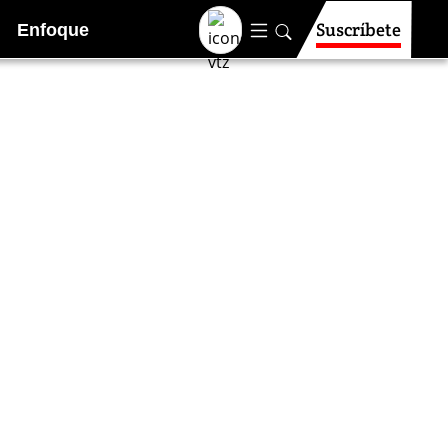
Suscríbete
Enfoque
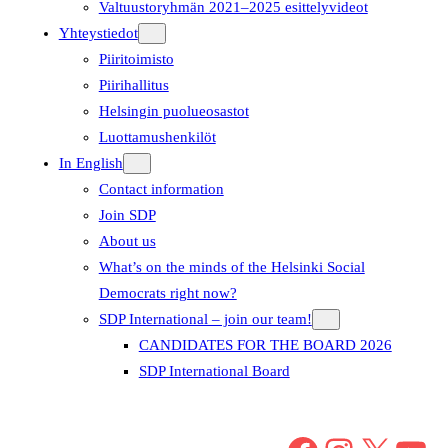
Valtuustoryhmän 2021–2025 esittelyvideot
Yhteystiedot
Piiritoimisto
Piirihallitus
Helsingin puolueosastot
Luottamushenkilöt
In English
Contact information
Join SDP
About us
What’s on the minds of the Helsinki Social
Democrats right now?
SDP International – join our team!
CANDIDATES FOR THE BOARD 2026
SDP International Board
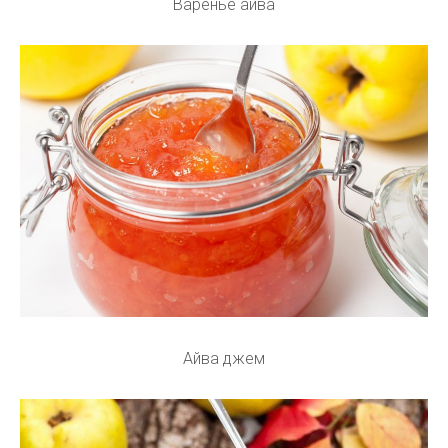
Варенье айва
Айва джем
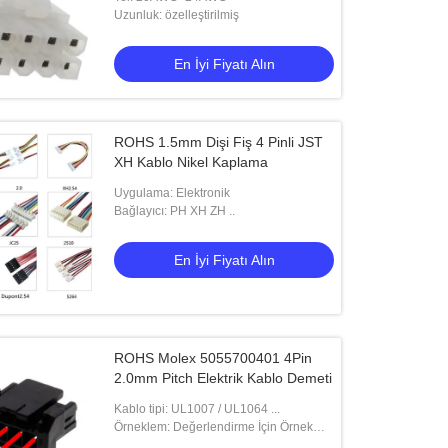
Uzunluk: özelleştirilmiş
En İyi Fiyatı Alın
ROHS 1.5mm Dişi Fiş 4 Pinli JST
XH Kablo Nikel Kaplama
Uygulama: Elektronik
Bağlayıcı: PH XH ZH ..
En İyi Fiyatı Alın
ROHS Molex 5055700401 4Pin
2.0mm Pitch Elektrik Kablo Demeti
Kablo tipi: UL1007 / UL1064 ...
Örneklem: Değerlendirme İçin Örnek
Verilebilir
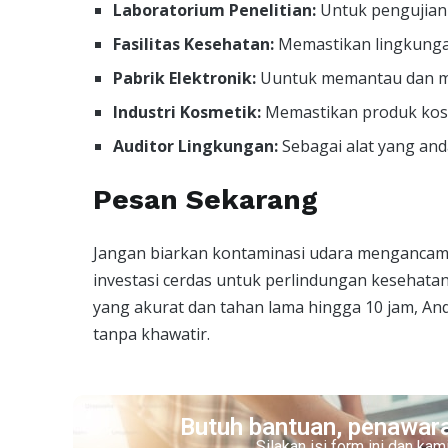
Laboratorium Penelitian:
Untuk pengujian d
Fasilitas Kesehatan:
Memastikan lingkungan
Pabrik Elektronik:
Uuntuk memantau dan me
Industri Kosmetik:
Memastikan produk kosme
Auditor Lingkungan:
Sebagai alat yang anda
Pesan Sekarang
Jangan biarkan kontaminasi udara mengancam 
investasi cerdas untuk perlindungan keseha
yang akurat dan tahan lama hingga 10 jam, An
tanpa khawatir.
Butuh bantuan, penawara
Silakan isi form ini dan k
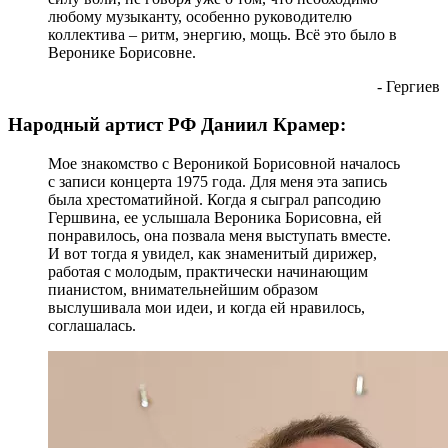
любому музыканту, особенно руководителю
коллектива – ритм, энергию, мощь. Всё это было в
Веронике Борисовне.
- Гергиев
Народный артист РФ Даниил Крамер:
Мое знакомство с Вероникой Борисовной началось
с записи концерта 1975 года. Для меня эта запись
была хрестоматийной. Когда я сыграл рапсодию
Гершвина, ее услышала Вероника Борисовна, ей
понравилось, она позвала меня выступать вместе.
И вот тогда я увидел, как знаменитый дирижер,
работая с молодым, практически начинающим
пианистом, внимательнейшим образом
выслушивала мои идеи, и когда ей нравилось,
соглашалась.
*****
REQUIREMENT
Copy out all the entries precisely. No images.

RESULT OF THE EXERCISE
Suscríbete
Enfoque
Valtuustoryhmän 2021–2025 esittelyvideot
Yhteystiedot
Piiritoimisto
Piirihallitus
Helsingin puolueosastot
Luottamushenkilöt
In English
Contact information
Join SDP
About us
What’s on the minds of the Helsinki Social
Democrats right now?
SDP International – join our team!
CANDIDATES FOR THE BOARD 2026
SDP International Board
Варенье айва
Айва джем
Uzunluk: özelleştirilmiş
En İyi Fiyatı Alın
ROHS 1.5mm Dişi Fiş 4 Pinli JST
XH Kablo Nikel Kaplama
Uygulama: Elektronik
Bağlayıcı: PH XH ZH ..
En İyi Fiyatı Alın
ROHS Molex 5055700401 4Pin
2.0mm Pitch Elektrik Kablo Demeti
Kablo tipi: UL1007 / UL1064 ...
Örneklem: Değerlendirme İçin Örnek
Verilebilir
Laboratorium Penelitian:
Untuk pengujian d
Fasilitas Kesehatan:
Memastikan lingkungan
Pabrik Elektronik:
Uuntuk memantau dan me
Industri Kosmetik:
Memastikan produk kosme
Auditor Lingkungan:
Sebagai alat yang anda
Pesan Sekarang
Jangan biarkan kontaminasi udara mengancam 
investasi cerdas untuk perlindungan keseha
yang akurat dan tahan lama hingga 10 jam, An
tanpa khawatir.
Butuh bantuan, penawara
Silakan isi form ini dan k
любому музыканту, особенно руководителю
коллектива – ритм, энергию, мощь. Всё это было в
Веронике Борисовне.
- Гергиев
Народный артист РФ Даниил Крамер:
Мое знакомство с Вероникой Борисовной началось
с записи концерта 1975 года. Для меня эта запись
была хрестоматийной. Когда я сыграл рапсодию
Гершвина, ее услышала Вероника Борисовна, ей
понравилось, она позвала меня выступать вместе.
И вот тогда я увидел, как знаменитый дирижер,
работая с молодым, практически начинающим
пианистом, внимательнейшим образом
выслушивала мои идеи, и когда ей нравилось,
соглашалась.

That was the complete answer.